In Tuesday’s State of the Union address, President Obama highlighted the valuable role played by the public workforce system in partnering with employers to get Americans into good jobs. Sitting with the First Lady on Tuesday night was Andra Rush, CEO of Detroit Manufacturing Systems. Her story — working with her local American Job Center to find qualified workers for her growing auto parts manufacturing firm — has been well documented.
But the fact is, her story is just one of thousands happening across America thanks to the more than 2,532 federally funded American Job Centers, the talented staff on the front lines of the workforce system, and the many non-profit and community organizations that are helping to connect the dots.
These workforce and industry partnerships are a cornerstone of the President’s jobs and skills agenda, and Secretary Perez has made them one of his top priorities at the Department. We are working closely with our colleagues at the Departments of Commerce, Education, and other federal agencies to make sure our various programs and funding streams are aligned so that workers can efficiently navigate career pathways and companies can hire and train a skilled workforce. We look forward to building on this work with Vice President Biden, who has been asked by President Obama to oversee his multi-agency skills agenda.
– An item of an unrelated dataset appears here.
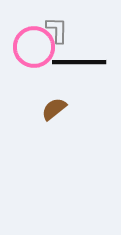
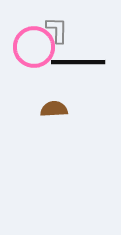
black line: moved 1 px left
brown semicircle: rotated 36 degrees clockwise
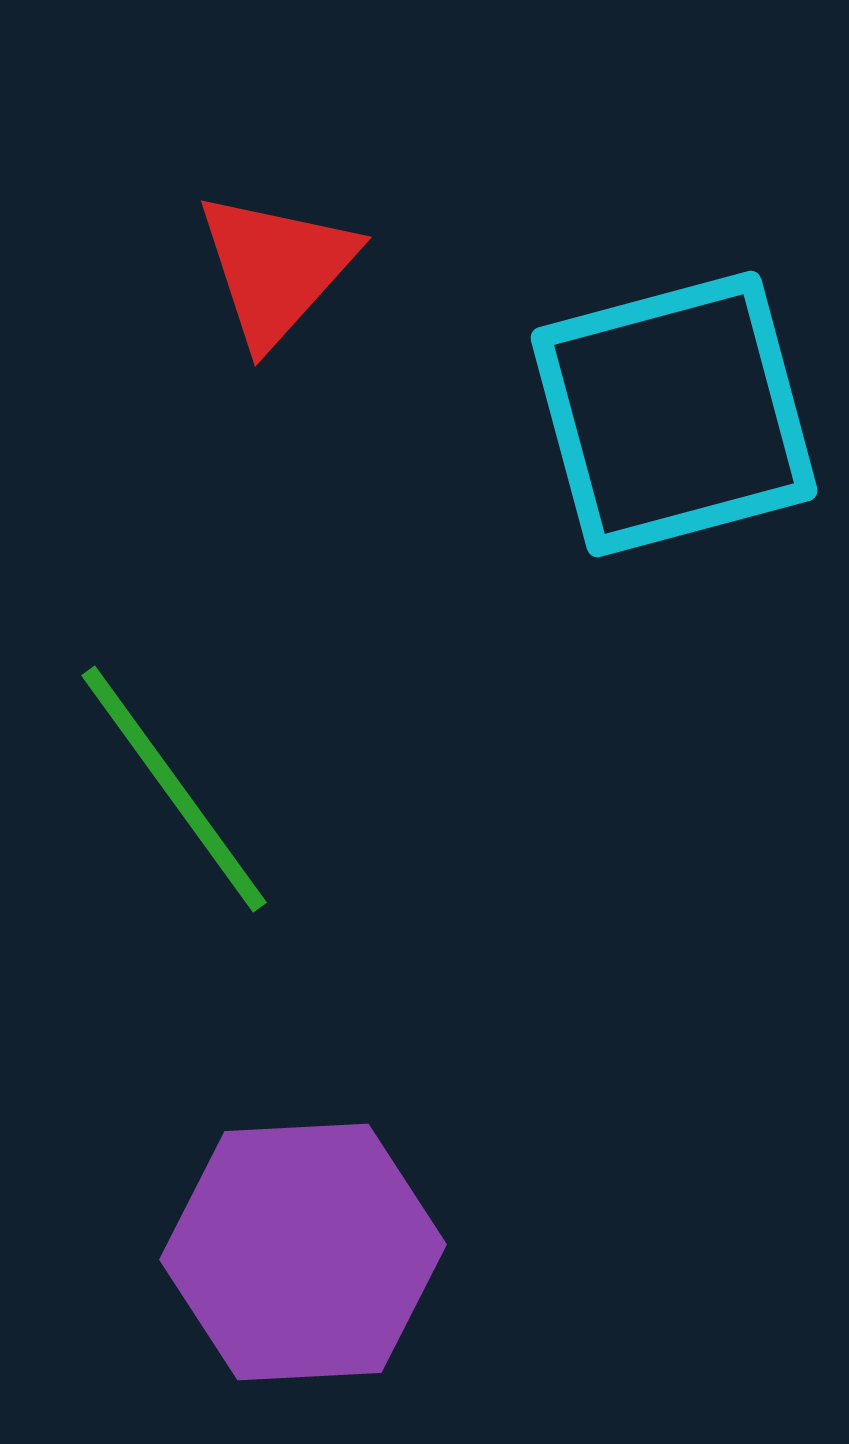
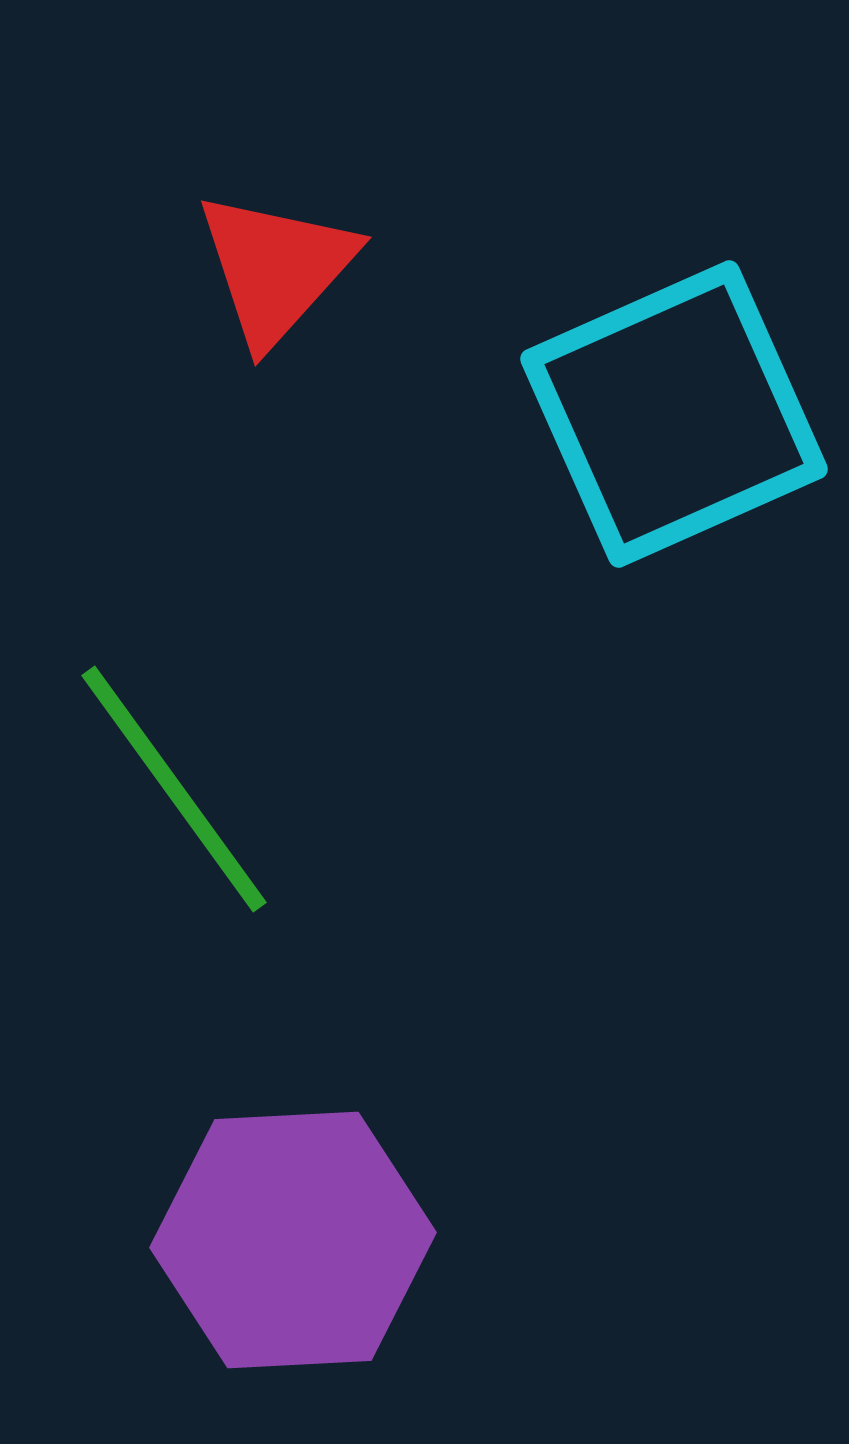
cyan square: rotated 9 degrees counterclockwise
purple hexagon: moved 10 px left, 12 px up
The president also asked us to build on our ongoing work with business, labor, and community college leaders, Governors, Mayors and Congressional officials to find new ways to tackle some of the challenges associated with preparing and matching workers to good jobs. Andra and DMS are a great example of how the system can work for everyone. Last year, I saw firsthand how her company is creating living wage jobs in an industry that is a key engine of America’s economy. The workforce system is here to make sure that engine runs smoothly and creates opportunity for millions of worker nationwide.